Collected data:
=== Section Start ===

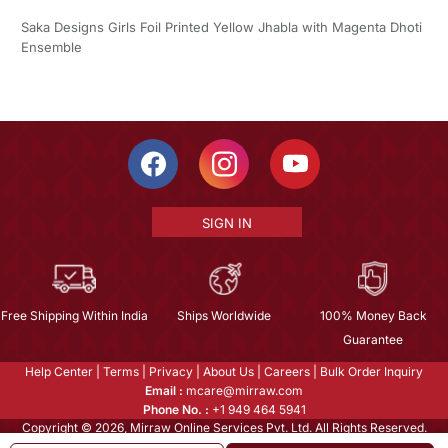
Saka Designs Girls Foil Printed Yellow Jhabla with Magenta Dhoti
Ensemble
SIGN IN
Free Shipping Within India
Ships Worldwide
100% Money Back
Guarantee
Help Center
|
Terms
|
Privacy
|
About Us
|
Careers
|
Bulk Order Inquiry
Email :
mcare@mirraw.com
Phone No. :
+1 949 464 5941
Copyright © 2026, Mirraw Online Services Pvt. Ltd. All Rights Reserved.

=== Section End ===

Problem to solve:
Copy all records exactly; omit images.

The answer:
Saka Designs Girls Foil Printed Yellow Jhabla with Magenta Dhoti
Ensemble
SIGN IN
Free Shipping Within India
Ships Worldwide
100% Money Back
Guarantee
Help Center
|
Terms
|
Privacy
|
About Us
|
Careers
|
Bulk Order Inquiry
Email :
mcare@mirraw.com
Phone No. :
+1 949 464 5941
Copyright © 2026, Mirraw Online Services Pvt. Ltd. All Rights Reserved.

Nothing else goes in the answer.